— Евреи, не плакать! — говорил он. — Убийцы смотрят на нас и радуются. Болячки им в печенки! Жалейте себя, евреи, не доставляйте им удовольствия!..

То, что Бергсон работает в сапожной мастерской, он обязан Вевке. Другие за возможность работать тут, дали бы ему большие деньги.

Вевке заканчивает один за другим ботинки и кидает их в корзину. Он спешит, словно желая сделать работу за всех. Раньше здесь господствовали страх и ужас. Вертелся Шульце между столами. Залы были забиты рабочими; их было больше; чем эти залы могли вместить. Тогда никто не смел сделать передышку ни на одну минуту. И все же, лучше бы вернуться к тем временам! Теперь даже счастливчики с рабочими карточками не приходят сюда. Это страшный признак, признак надвигающегося несчастья. Во всяком случае, отсутствие Шульце не предвещает ничего хорошего. Что день грядущий несет с собой?
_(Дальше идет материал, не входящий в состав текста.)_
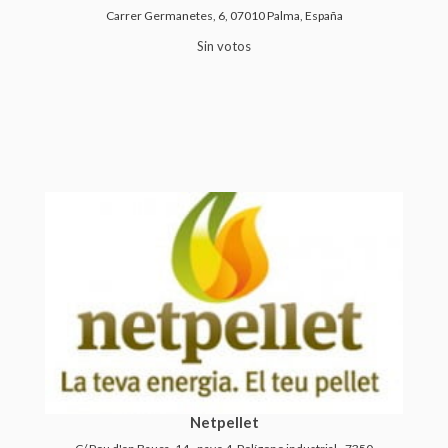
Carrer Germanetes, 6, 07010 Palma, España
Sin votos
Netpellet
Между тем, восхождение на чердак продолжается нормально. Бедняки сапожники жрут и выпивают там такое, чего раньше не видели у себя в лучшие свои годы. Люди продают с себя все, до последнего шнурка. Расстаются с последней копейкой. Не думают о том, что будет «потом», так как никто не знает, будет ли это «потом» вообще. Даже о куске хлеба на завтра они не задумываются, так как никто не знает, будет ли случай завтра купить хлеб. Ведь ночью могут прийти и вытащить его из постели. А если так, то для чего ему хранить последние сэкономленные гроши? Кому он оставит их в наследство? Так не лучше ли подняться на крышу, купить пирог с сыром, четверть жареного гуся и цианистый калий.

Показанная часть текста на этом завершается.